> **EXERCISE PROMPT**: Using the records below, find every line that includes "each" and copy it.

(Stored records)
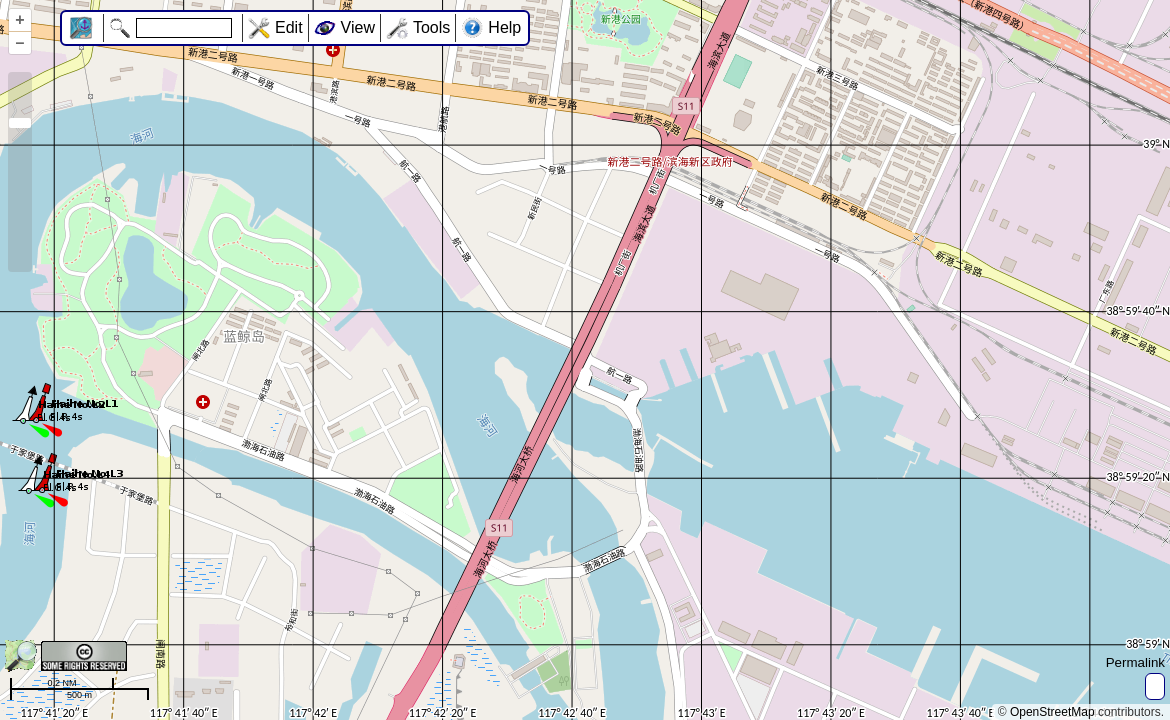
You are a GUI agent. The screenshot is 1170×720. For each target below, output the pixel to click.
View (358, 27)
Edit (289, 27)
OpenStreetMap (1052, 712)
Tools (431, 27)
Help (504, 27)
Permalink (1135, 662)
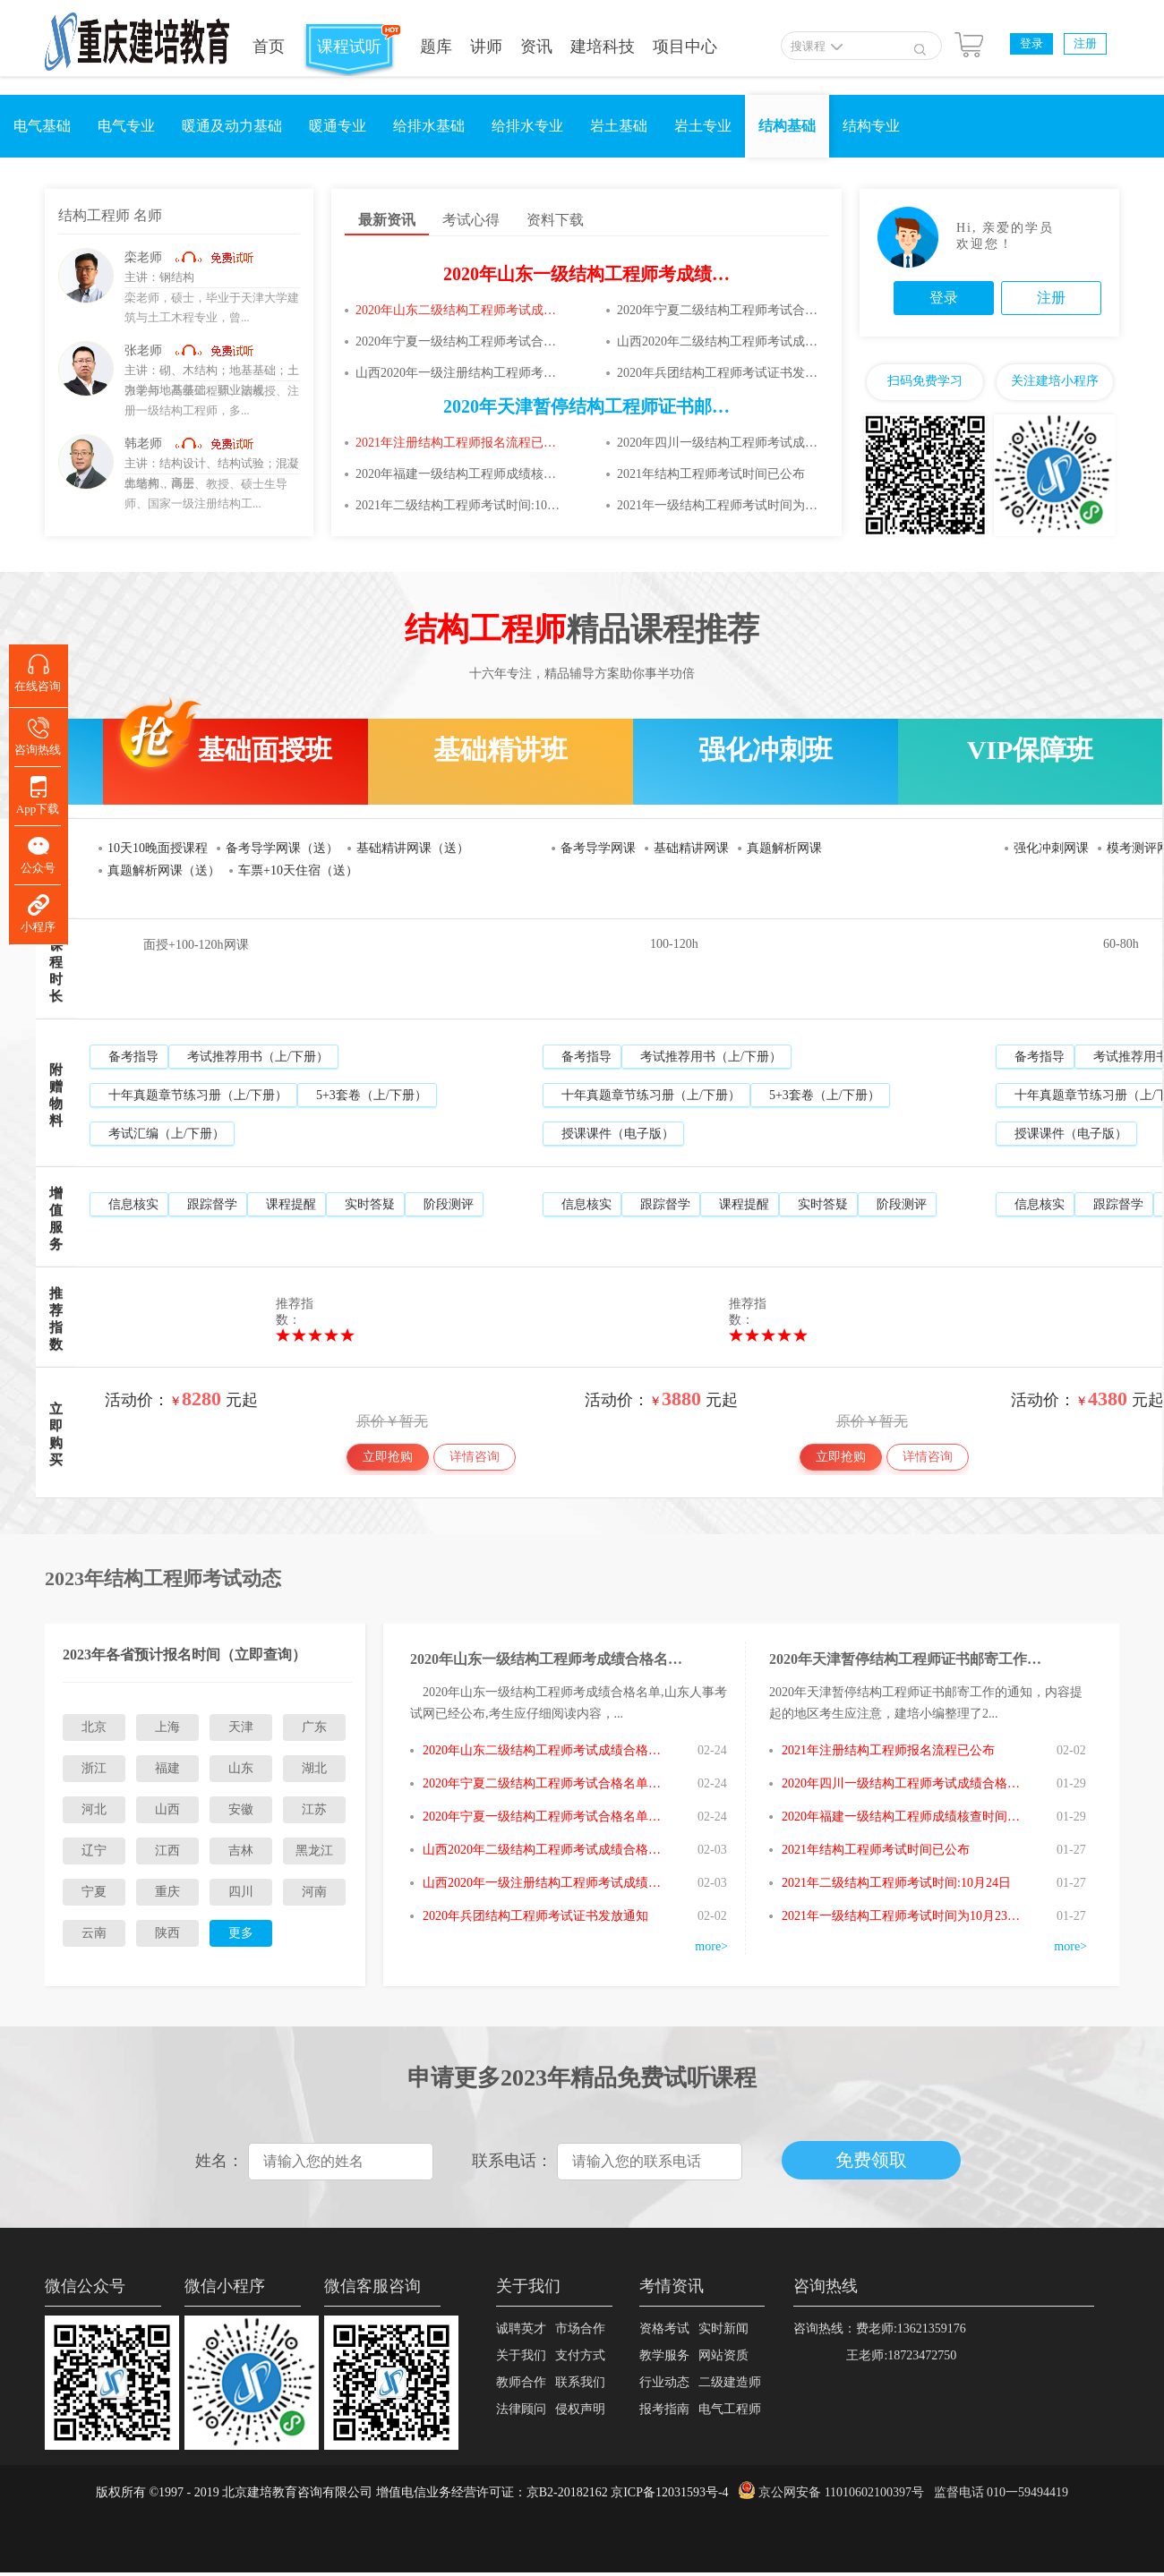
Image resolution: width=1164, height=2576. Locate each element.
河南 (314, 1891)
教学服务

> **ANSWER SPACE**:
You are a GUI agent. The screenshot is 1170×720. For each target below, output the pixel to click.
Image resolution: width=1164, height=2576. Locate each element.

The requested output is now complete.